Certaines lipodystrophies généralisées congénitales (CGL) sont dues à des mutations de la cavine-1, une protéine localisée aux cavéoles de la membrane plasmique et à la paroi des gouttelettes lipidiques adipocytaires [1]. Les chercheurs du Centre de Recherche St-Antoine ont mis en évidence une activation de l’autophagie dans des fibroblastes cutanés de patients porteurs de nouvelles mutations inactivatrices de cette protéine. L’autophagie est un processus adaptatif qui contrôle la dégradation lysosomale de composants intracellulaires et participe à l’adipogenèse.
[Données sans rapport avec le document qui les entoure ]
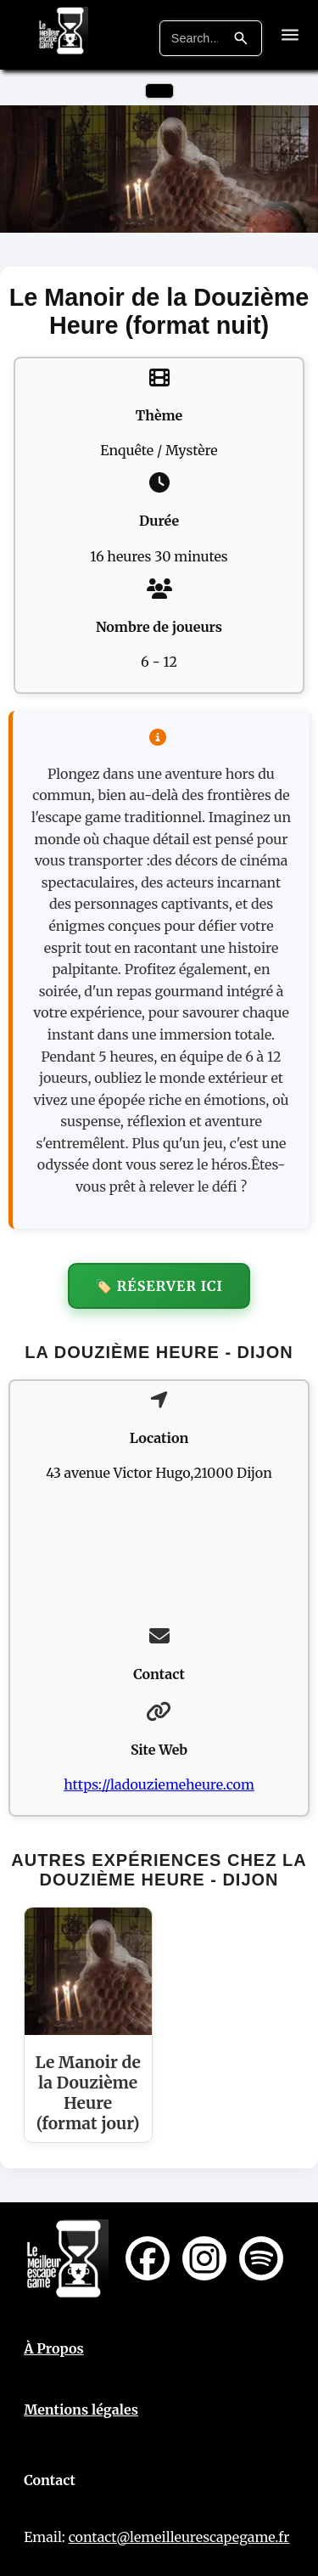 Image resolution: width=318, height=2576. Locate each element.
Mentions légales (81, 2409)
Grâce à une série d’expériences dans des pré-adipocytes murins manipulés par des petits ARN interférents, ils ont montré que le déficit en cavine-1 est responsable d’une dérégulation de l’autophagie conduisant à un défaut de différenciation adipocytaire et à une insulino-résistance cellulaire [2]. Des anomalies de l’autophagie ayant également été montrées dans l’obésité, la modulation pharmacologique de l’autophagie adipocytaire pourrait apporter de nouvelles perspectives thérapeutiques dans les maladies du tissu adipeux.
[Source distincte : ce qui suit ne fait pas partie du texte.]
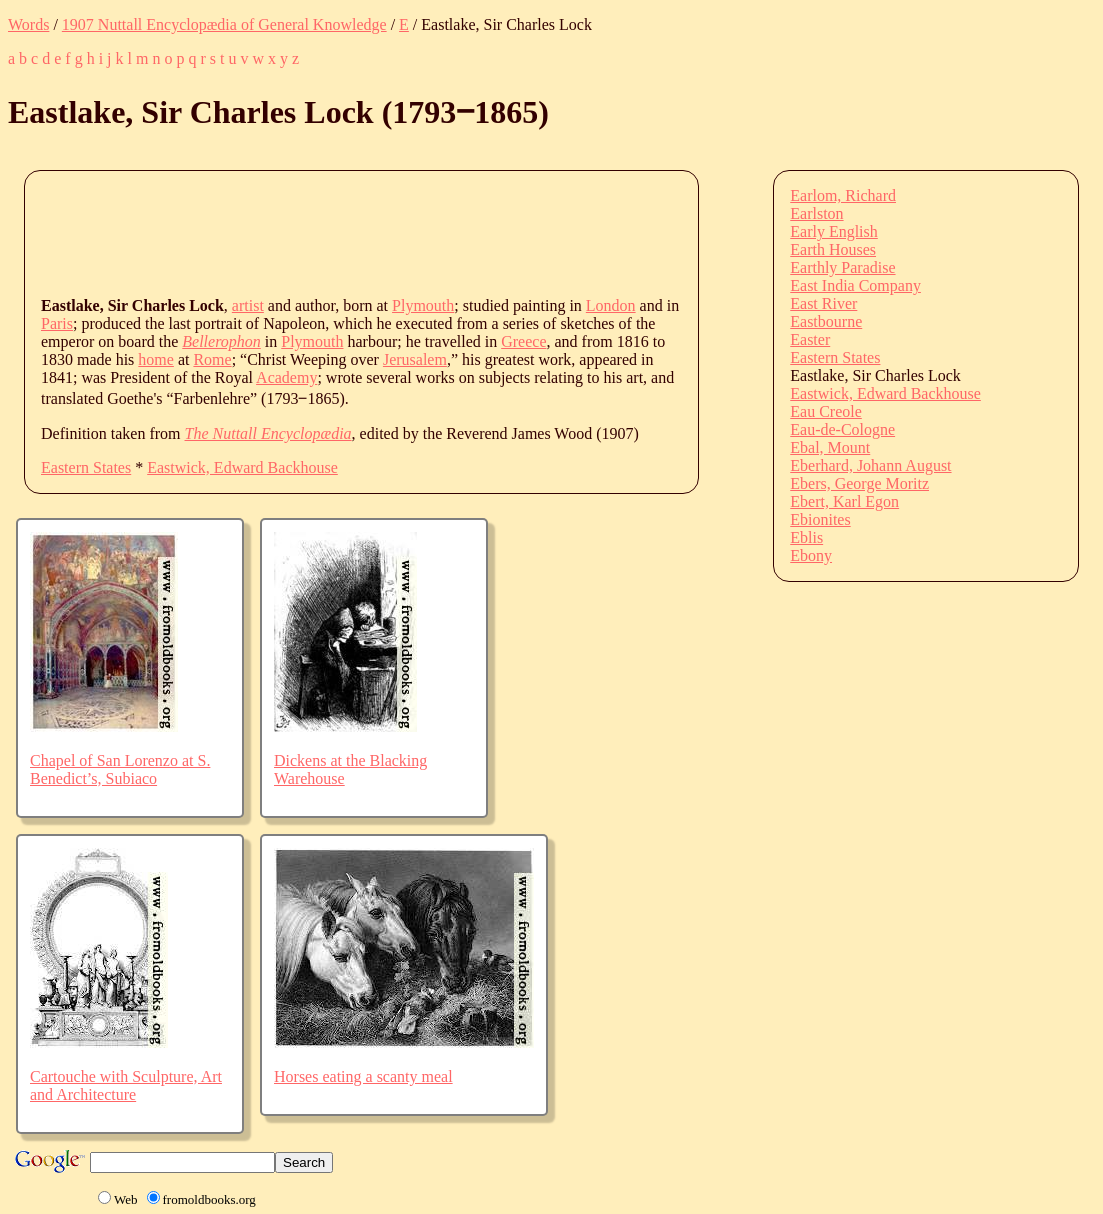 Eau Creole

[1]     Vatier C, Bidault G, Briand N, Guénantin AC, Teyssières L, Lascols O, Capeau J, Vigouroux C 2013. What the genetics of lipodystrophy can teach us about insulin resistance and diabetes. Curr. Diab. Rep. 13:757-767.

[2]     Salle-Teyssières L, Auclair M, Terro F, Nemani M, Elsayed SM, Elsobky E, Lathrop M, Délépine M, Lascols O, Capeau J, Magré J, Vigouroux C 2016. Maladaptative autophagy impairs adipose function in congenital generalized lipodystrophy due to cavin-1 deficiency. J. Clin. Endocrinol. Metab. 101:2892-2904.